I’ve since been called everything from a free-speech martyr to a misogynist. While the video has received views equivalent to more than 100 times the size of the Eton student body, it was the boys themselves who first came to my defence, with a compelling open letter saying they felt ‘morally bound not to be bystanders in what appears to be an instance of institutional bullying’. They boldly claimed that ‘young men and their views are formed in the meeting and conflict of ideas’, and correctly pinpointed free speech as the principle at stake — otherwise why was it so essential the video should come down?
They had already sensed the need to resist a drastic narrowing of debate in the schoolroom, which has reportedly led them to set up private debating groups to test viewpoints forbidden in class. Their wit seems to have inoculated them against being wholly ventriloquised by the new regime blighting the school. ‘But sir’ — deadpan again — ‘I thought the College was meant to be diverse?’
My disciplinary process was only the latest in a series of lustrations turning Eton into a stifling monoculture. One master — since cleared of all wrongdoing without being reinstated — found himself facing the very disciplinary procedures the fairness and viability of which he had initially questioned. When justice dies, irony soon follows.
Yet, as Lenin knew, ‘the educational value of courts is tremendous’. At my hearing, two of the three ‘senior teachers’ specified as disciplinary panellists by the College’s constitution were the headmaster’s new appointments to his inner circle, and the third was his own deputy.

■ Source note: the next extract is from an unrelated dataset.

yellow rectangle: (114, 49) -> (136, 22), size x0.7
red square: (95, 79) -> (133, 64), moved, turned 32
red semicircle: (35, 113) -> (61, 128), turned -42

The College had lawyers present (at one point attempting to replace a fellow with an external QC) while I did not. A colleague’s character–witness statement was significantly altered, being restored to its original only after she protested in writing. Only in response to pressure did the school provide an external note-taker.
‘A lie,’ as James Callaghan said, ‘can be halfway round the world before the truth has got its boots on.’ And so it was that the Provost — once described as ‘apt to mislead’ in the pages of the Scott inquiry — tried to quell the public outpouring of disquiet around my case by suggesting the video had breached the Equality Act. But neither the College’s initial legal advice nor my dismissal letter claimed anything of the sort.
It was not new legislation I’d transgressed, just a new religion with an old-time zeal to suppress dissent and punish heresy. The College’s ‘approach to equality and diversity’ — which it finally claimed I had breached — has never been explained to staff, making it impossible to follow. The boy who wrote to me afterwards saying he wished more could have been done to defend my case needn’t have felt so bad.
Victor Klemperer wrote in The Language of the Third Reich that ‘words are like tiny doses of arsenic, swallowed unnoticed, and then after a while the toxic reaction sets in’. And so ‘diversity’ demands conformity; ‘inclusion’ is only for those already in the group; ‘tolerance’ cannot bear tradition; and ‘lived experience’ counts for some, not for others.
With the headmaster threatening to refer me to the Teaching Regulation Agency, potentially banning me from the classroom for life, at least I can be grateful to Covid for boosting demand for my online tutoring. While not making such threats or pursuing tendentious Prevent referrals, he offers empty platitudes about free speech thriving at Eton. Maybe so: just don’t expect to keep your livelihood afterwards.